Anthrax Case Exposes Holes In Security At Weapons Labs

Team Infidel

Forum Spin Doctor
USA Today
August 28, 2008
Pg. 12
Our View

Scientist’s odd behavior should have triggered greater scrutiny.

In the year and a half before the deadly anthrax attacks in 2001, Army researcher Bruce Ivins seemed to be coming unglued.
He was taking the powerful anti-depressant Celexa and seeing a psychiatrist and a therapist, who concluded Ivins was afflicted with paranoid personality disorder. In e-mails to someone the Justice Department identifies only as "a friend," Ivins confessed he was struggling with "incredible paranoid, delusional thoughts." In the days before the attacks, Ivins logged unusual late hours in the lab alone, night after night.
Through it all, Ivins, who worked at the Army's Medical Research Institute of Infectious Diseases at Fort Detrick, Md., retained access to one of the most dangerous substances on earth. The FBI recently concluded that Ivins used that access to process anthrax into a powder, pour it into envelopes and mail it to strangers, killing five people, badly sickening 17 and terrorizing the nation. He committed suicide before he was to be indicted.
Assuming Ivins was indeed the anthrax killer, this tragic tale raises a number of troubling questions about security at weapons labs, perhaps the most important of which are: Why wasn't he stopped, or at least caught sooner? And are controls in place to ensure it doesn't happen again?
Admittedly, it's always easier to judge cases like this in hindsight. Ivins was regarded as a gifted researcher with a good work record.

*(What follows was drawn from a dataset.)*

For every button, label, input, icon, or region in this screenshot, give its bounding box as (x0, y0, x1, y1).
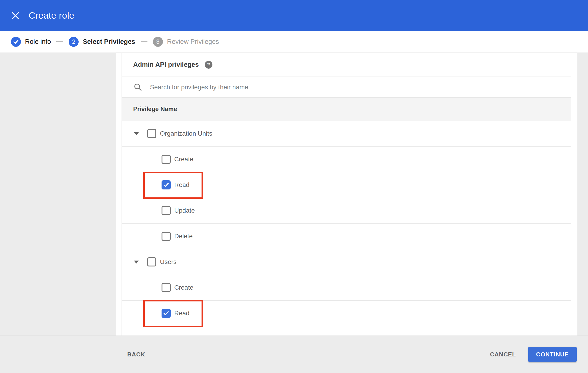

It's unclear how much he divulged before the attacks under rules requiring him to report medications and treatment; at the very least, he told officials he was suffering from "anxiety." But there seem to have been enough red flags about his behavior to have warranted a deeper look.
It's also true that if everyone taking ananti-depressant and receiving therapy were barred from their jobs, either the unemployment rate would soar or many people would avoid treatment. Few people, however, work with the sort of deadly toxins routinely used in labs like the one at Fort Detrick. Given the huge risks of even a single incident, officials should lean in the direction of protecting public safety, even if that means being intrusive in ways that would be inappropriate outside such dangerous workplaces.
Supervisors at the Fort Detrick lab have belatedly tightened their procedures to the point that it seems unlikely an Ivins would escape detection today. Unfortunately, similar strict rules don't always apply to the 14,000 or more scientists at hundreds of other public and private labs around the country.
Rules require all labs that handle highly dangerous substances such as anthrax to register with the federal government. But security requirements are minimal — essentially a lock on the front door and a written plan. Psychological screening that relies on self-reporting is just as inadequate.
If the government were serious, it would mandate strict but simple security steps, such as video surveillance in all labs, a requirement that two people always be present whenever a dangerous substance is handled and unannounced inspections of people leaving a facility.
As it is, you can't buy a Slurpee in a 7-Eleven without being under video surveillance, and you can't get into a bank safe deposit box without two keys. Shouldn't standards be at least as tough for labs that handle anthrax and the Ebola virus?